Understanding these factors helps in assessing how supply can fluctuate depending on changing conditions.
Quantity Supplied
The term "quantity supplied" refers to the amount of a good or service that producers are willing to sell at a given price. This is distinct from the concept of "supply," which typically refers to the overall supply curve on a graph. With quantity supplied, it's all about movement along this curve.
  • When the price of a good increases, producers are usually willing to supply more, assuming they'll make higher profits.
  • Conversely, if the price drops, producers might supply less, as lower prices might not cover costs adequately.
To sum up, quantity supplied is about how much producers will sell at specific prices, changing with price fluctuations without altering the supply curve itself.
Price Influence on Supply
Price is an essential factor influencing the quantity supplied but not necessarily the supply curve itself.

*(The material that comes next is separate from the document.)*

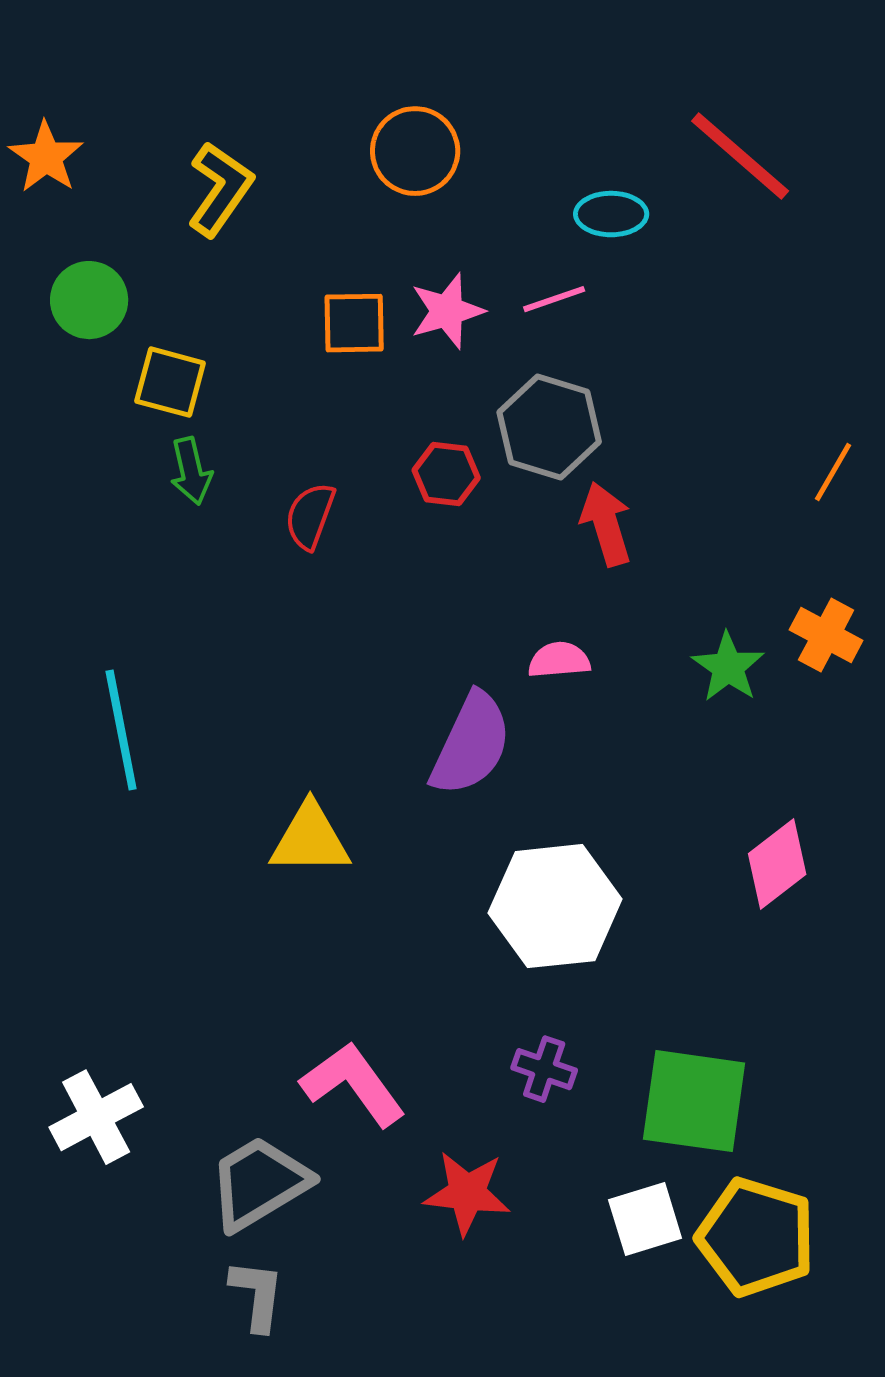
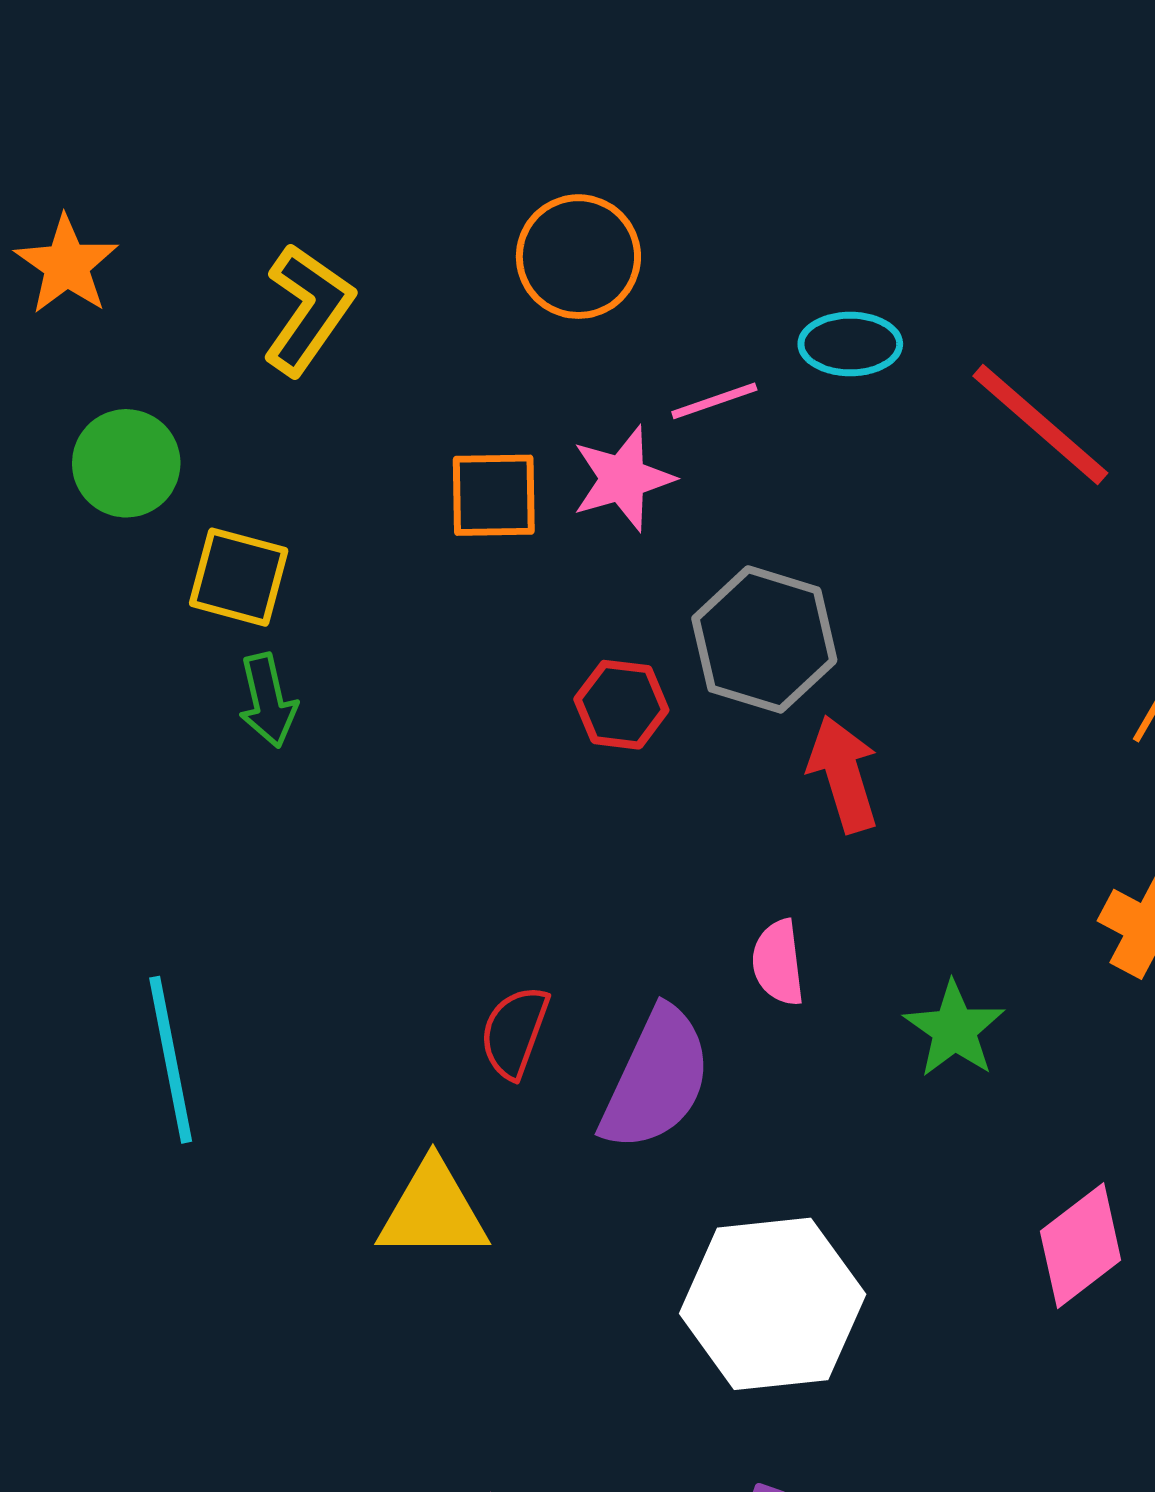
red line: (740, 156) -> (1040, 424), moved
pink line: (554, 299) -> (714, 401), moved
red semicircle: (310, 516) -> (515, 1032), moved
pink semicircle: (559, 660) -> (778, 963), turned -92
green star: (728, 667) -> (954, 1029), moved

While changes in price cause movements up or down the supply curve, they don’t shift the curve itself.
When the price of wool falls, a sheep farmer might decide to reduce the quantity supplied to maintain profitability, not because they can't produce it, but because selling at lower prices doesn't make economic sense.
  • This reaction is a shift in the quantity supplied at different price points, depicted as movement along the supply curve.
  • This does not equate to a supply reduction; the supply curve remains constant in this scenario.
Therefore, while the price significantly impacts the market dynamics, it's crucial to distinguish between affecting supply and affecting the quantity supplied.
Governmental Regulations
Governmental regulations can have a profound impact on supply within various industries, including wool production. These rules can affect supply positively or negatively based on how they are implemented.
  • Regulations that impose stricter health and safety standards can initially decrease supply as farmers adjust to new requirements.
  • If governments subsidize wool production, perhaps to boost the industry, supply might increase as farmers benefit from financial assistance.
  • Conversely, environmental regulations might limit land usage, impacting the number of sheep a farmer can maintain, thus reducing supply.
Clearly, understanding governmental regulations is critical for predicting potential shifts in supply and preparing for their economic impacts.